Overall, the topic of global climate change and global change has garnered widespread attention from the international community and is transforming into a multidisciplinary convergence field, demonstrating its great social, economic, and political significance. Under the guidance of the concept of a unified climate agenda, with the strong organisation and coordination of the United Nations institutions and other international organisations, the implementation of large-scale international plans with strict designs, such as the WCP, IGBP, HDP, and GCOs, as well as the joint efforts of scientists from around the world and close multidisciplinary cooperation, it is anticipated that with the rapid development of new observation techniques, an increased understanding of climate change will be achieved. The creation of climate models includes the study of regional climate models, the physical processes of climate, and the chemistry of the biosphere and external variables.

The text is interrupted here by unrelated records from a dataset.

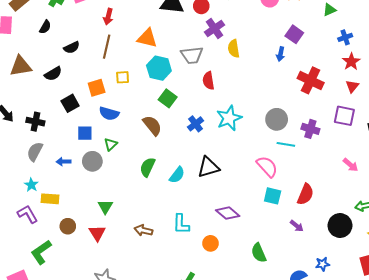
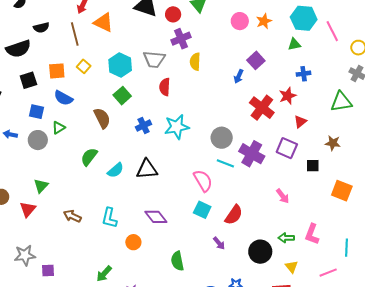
orange triangle: (147, 38) -> (103, 23), moved
brown line: (107, 47) -> (75, 34), turned -40
red star: (351, 62) -> (288, 96), moved
black semicircle: (53, 74) -> (18, 49), size x1.4
yellow square: (123, 77) -> (84, 66), turned 32
purple cross: (310, 129) -> (252, 154), size x1.4

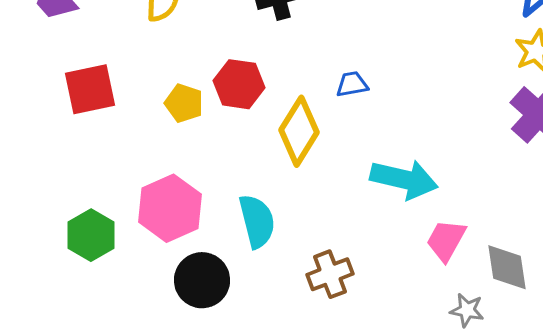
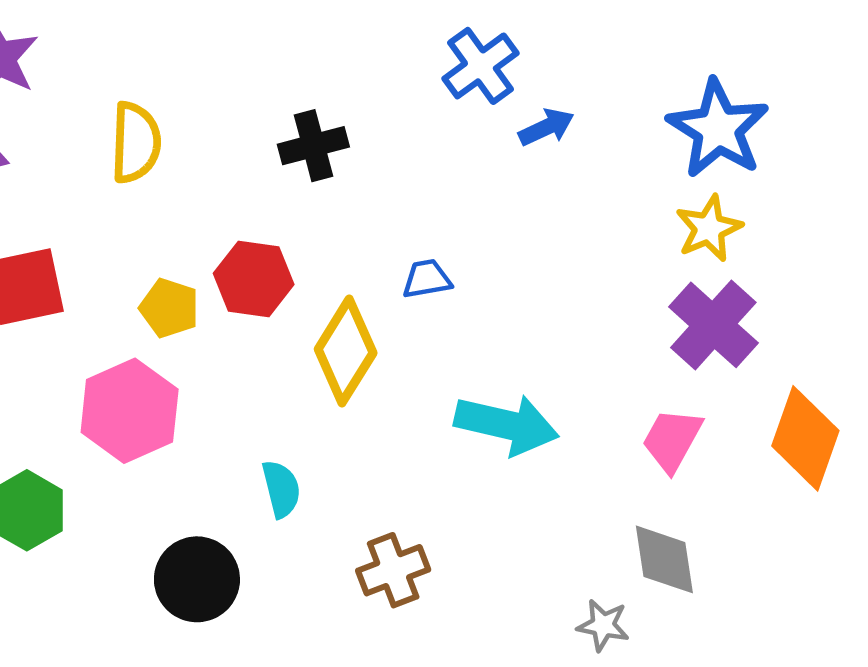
pink hexagon: (170, 208) -> (130, 411), moved
cyan semicircle: (257, 221) -> (281, 489), size x0.7
pink trapezoid: (446, 240) -> (672, 440), moved

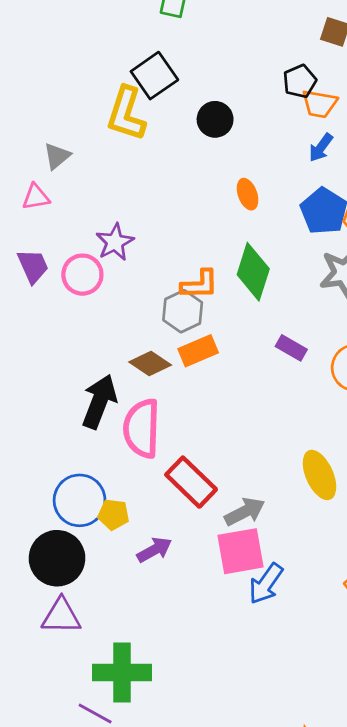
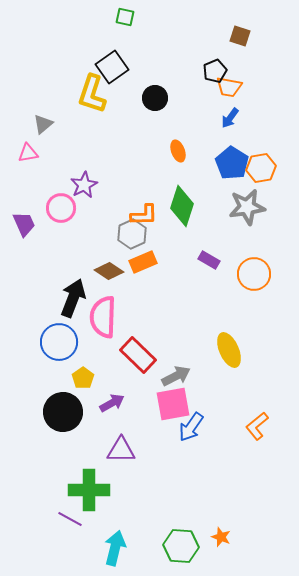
purple trapezoid: (33, 266) -> (24, 224), moved
blue circle: (80, 500) -> (59, 342), moved
yellow pentagon: (113, 514) -> (83, 378), turned 30
black circle: (57, 558) -> (63, 412), moved
purple triangle: (61, 616) -> (121, 450), moved

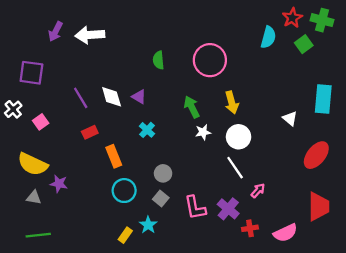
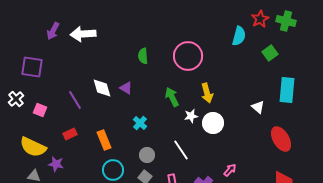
green square: (304, 44) -> (270, 53), moved
purple line: (81, 98) -> (75, 100), moved
pink square: (41, 122) -> (40, 110), turned -32
cyan cross: (147, 130) -> (140, 123), moved
red rectangle: (90, 132) -> (70, 134), moved
white star: (203, 132) -> (191, 116), moved
red ellipse: (316, 155) -> (281, 139), turned -70
white line: (235, 168) -> (181, 150), moved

The impact of human activities on global climate change and the impact of global climate change on humans will become clearer; research areas on the impact of climate change and research on climate as a service for sustainable development will attract more attention from relevant disciplines and become scientific experimental fields characterised by multidisciplinary cooperation and mutual penetration. On the basis of the aforementioned advancements, by the end of this century and the beginning of the next, the initial steps will be incorporated into a comprehensive climate model that incorporates the five circles of various climatic subsystems, as well as a regional climate and influence model that accounts for the physical characteristics of the region. On this basis, we will be able to improve our ability to simulate and predict climate, enable people to gain a deeper understanding of the formation and evolution of climate and the influence of natural and anthropogenic factors, and make advances and breakthroughs in climate prediction and climate services.